Klien akan mulai merasakan gejala yang lebih parah karena ginjal tidak lagi dapat
mempertahankan homeostasis cairan dan elektrolit dalam tubuh. Urin menjadi isoosmotik
dengan plasma dan pasien menjadi oligurik dengan haluaran urin kurang dari 500 cc/hari.
Peta Konsep 6
Intoleransi aktivitas
Hipoalbumin
6. Penatalaksanaan Medis
Menurut Mansjoer (1999 : 533), penatalaksanaan medis pada gagal ginjal kronik adalah :
a. Tentukan dan tatalaksana penyebab
b. Optimalisasi dan pertahankan keseimbangan dan cairan dan garam, pada beberapa pasien,
furosemid dosis besar (250-1000 mg/hari) atau diuretin loop (bumetarid, asam etokrinat)
diperlukan untuk mencegah kelebihan cairan pengawasan dilakukan melalui berat badan,
urine dan pencatatan keseimbangan cairan/masukan melebihi keluaran sekitar 500 ml.
c. Diit tinggi kalori dan rendah protein (20-40 g/hari) menghilangkan gejala anoreksia dan
nausea dari uremia, menyebabkan penurunan ureum dan perbaikan gejala. Hindari masukan
dan berlebihan dari kalium dan garam.
d. Kontrol Hipertensi.
Pada pasien hipertensi dengan penyakit ginjal, keseimbangan garam dan cairan di atur
sendiri tanpa tergantung tekanan darah. Sering diperlukan diuretik koop, selain obat anti
hipertensi.
e. Kontrol ketidakseimbangan elektrolit
Yang sering ditemukan adalah hiperglikemia dan asidosis berat hindari kalium yang
besar (batasi hingga 60 mmol/hari), diuretik hemat kalium, obat-obatan yang berhubungan
dengan ekskresi kalium (misalnya menghambat ACE dan obat anti inflasi nonsteroid).
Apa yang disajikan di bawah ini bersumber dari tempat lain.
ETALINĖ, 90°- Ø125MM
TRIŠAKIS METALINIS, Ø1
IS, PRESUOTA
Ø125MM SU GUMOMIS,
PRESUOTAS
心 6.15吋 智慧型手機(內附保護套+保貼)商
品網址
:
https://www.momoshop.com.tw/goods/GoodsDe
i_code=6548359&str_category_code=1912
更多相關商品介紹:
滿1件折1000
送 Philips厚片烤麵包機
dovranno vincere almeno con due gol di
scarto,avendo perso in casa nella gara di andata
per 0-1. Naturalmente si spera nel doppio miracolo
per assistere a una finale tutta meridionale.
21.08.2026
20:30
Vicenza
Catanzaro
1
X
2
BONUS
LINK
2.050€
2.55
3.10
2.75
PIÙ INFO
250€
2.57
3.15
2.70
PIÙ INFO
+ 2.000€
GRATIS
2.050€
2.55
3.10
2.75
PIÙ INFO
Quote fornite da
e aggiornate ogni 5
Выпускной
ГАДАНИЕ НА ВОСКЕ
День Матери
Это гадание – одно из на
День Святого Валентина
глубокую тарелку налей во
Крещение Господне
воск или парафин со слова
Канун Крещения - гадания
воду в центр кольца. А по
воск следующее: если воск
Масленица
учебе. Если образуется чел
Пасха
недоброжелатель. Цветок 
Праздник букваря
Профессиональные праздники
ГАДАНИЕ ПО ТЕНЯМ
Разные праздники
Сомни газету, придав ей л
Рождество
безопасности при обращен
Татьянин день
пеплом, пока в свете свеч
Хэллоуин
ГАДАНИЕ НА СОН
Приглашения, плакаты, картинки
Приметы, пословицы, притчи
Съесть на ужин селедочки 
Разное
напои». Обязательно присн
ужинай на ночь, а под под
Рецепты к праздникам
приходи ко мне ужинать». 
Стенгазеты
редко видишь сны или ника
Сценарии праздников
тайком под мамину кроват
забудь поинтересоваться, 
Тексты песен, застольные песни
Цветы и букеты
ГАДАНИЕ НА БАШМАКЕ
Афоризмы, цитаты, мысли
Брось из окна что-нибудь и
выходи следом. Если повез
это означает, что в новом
Asidosis berat atau kekurangan garam yang menyebabkan pelepasan kalium dari sel dan ikut
dalam kaniresis. Deteksi melalui kalium plasma EKG. Gejala-gejala asidosis baru jelas bila
bikarbonat plasma kurang dari 15 mmol/liter.
f. Mencegah dan tatalaksana tulang ginjal
Hiperpospatemia dikontrol oleh obat yang mengikat posfat seperti alumunium hidroks
(330-800 mg) atau kalsium karbonat (500-3000 mg) pada setiap makan.
g. Deteksi dini dan terapi infeksi
Pasien uremia harus di terapi sebagai pasien imunosupresif dan di terapi lebih ketat.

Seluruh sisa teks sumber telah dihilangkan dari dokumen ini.